There is absolutely nothing coming up for sale in the property market that ticks our boxes, which are:
- Close enough to a school that we like (ref my performance data exercise)
- Close enough to a station that is connected to London Bridge
- Within our budget
- At least three bedrooms
- At least the same square meters as our current house
- Doesn’t need modernisation / huge improvement works
I get email digests from some of the property websites and the most common criteria where houses fail me (I’m beginning to take it all a bit personally) are the first and second one. Real estate agents keep telling me about Ofsted-rated schools in the vicinity and they are mystified when I explain that those aren’t the ones we like. For reasons unknown, most parents put more weight on the Ofsted inspections, which to me seem very opaque, political and indeed, often unfair, as the current crisis points to.
I’ve even gone through the ads in reverse order of posting date to find the really old ones that aren’t shifting, even though reason tells me there aren’t going to be any hidden gems in there. At this time last year, houses were popping up like mushrooms in the rain, as the Finns say, and rate-happy first-time buyers mortgaged up to their eyeballs were ringing in offers from their cars on the way to the viewing.

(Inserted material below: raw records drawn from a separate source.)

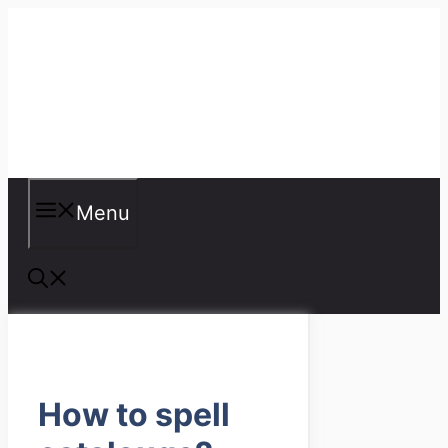
Skip
to
content
Misspellings
Menu
How to spell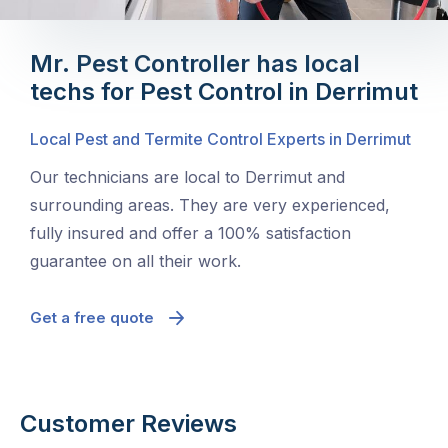
Mr. Pest Controller has local
techs for Pest Control in Derrimut
Local Pest and Termite Control Experts in Derrimut
Our technicians are local to Derrimut and
surrounding areas. They are very experienced,
fully insured and offer a 100% satisfaction
guarantee on all their work.
Get a free quote
Customer Reviews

Now apparently cash-only buyers (who are they?) sit on the sidelines, waiting for the desperados try and fail to raise mortgages before sliding in offers that can’t be refused.
Last week was a good one for human interaction. On top of my customary three days in the office, I also had two meetings in meatspace with work connections – one with an interesting data provider that we might either use ourselves for research or get to know so we can pass them on to clients who are looking for data providers, and one with a trading software vendor we know of old and want to stay informed about.

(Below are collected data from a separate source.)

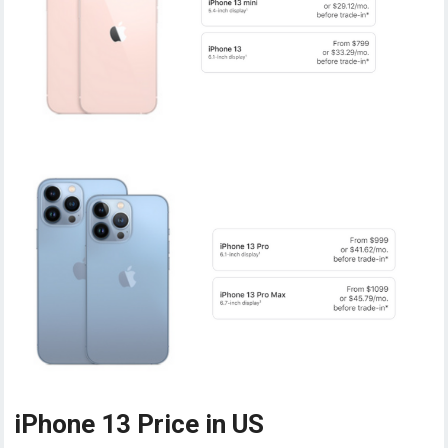
iPhone 13 Price in US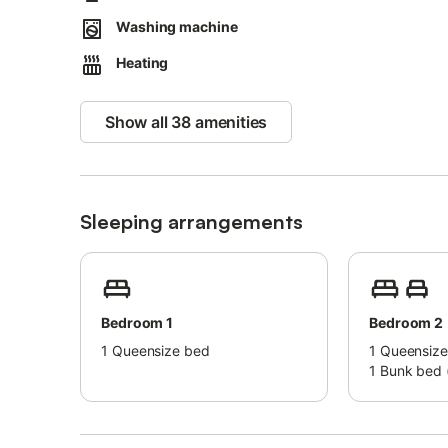
Washing machine
Heating
Show all 38 amenities
Sleeping arrangements
Bedroom 1
Bedroom 2
1
Queensize bed
1
Queensize
1
Bunk bed (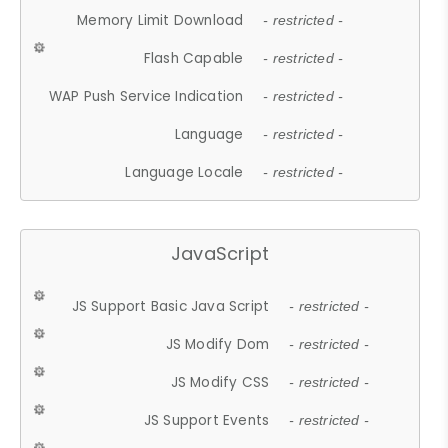
Memory Limit Download
- restricted -
Flash Capable
- restricted -
WAP Push Service Indication
- restricted -
Language
- restricted -
Language Locale
- restricted -
JavaScript
JS Support Basic Java Script
- restricted -
JS Modify Dom
- restricted -
JS Modify CSS
- restricted -
JS Support Events
- restricted -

Afterwards my head was full of thoughts about post-pandemic shrivelling-up of social skills. I was a lock-down sceptic, but it didn’t occur to me to worry about this. There’s an entropy that apparently starts to occur when we don’t interact with each other in real life. When you put a device in between two people, they don’t have to try so hard – it’s easy to divide your attention between the person you’re talking to and whatever else is going on in your surroundings, laptop, phone, etc, and if you turn your camera off, you don’t have to look any particular way.
After a while (say, two years) you start to prefer what is easy, which is natural enough. But what at least I’ve failed to notice is that there’s a cost – defaulting to the comfortable puts us out of the practice and the habit of making an effort for other people, sitting up, paying attention, projecting our voice and all of those other subtle but important skills you need to spend time in the same room.
The level of stimulation – physical (elevated adrenaline, heart rate, etc) as well as mental (food for thought, ideas) – I felt after the in-person meetings last week was a startling reminder of how the body and brain are optimised for connecting in person. I suppose I’m now a bit worried about how far the entropy can take us as a society if we let our physical preparedness to meet people lapse. I think about the kids as well – the cohort of people who missed out on uni and college in person during the pandemic. That’s when you’re supposed to learn about having a physical manifestation and what to do with other people’s physical manifestations.
Finally, I’m loving the weather. My favourite kind of summer weather is when it’s sunny but cool. I like to wear shorts and a jumper, it makes me feel cosy.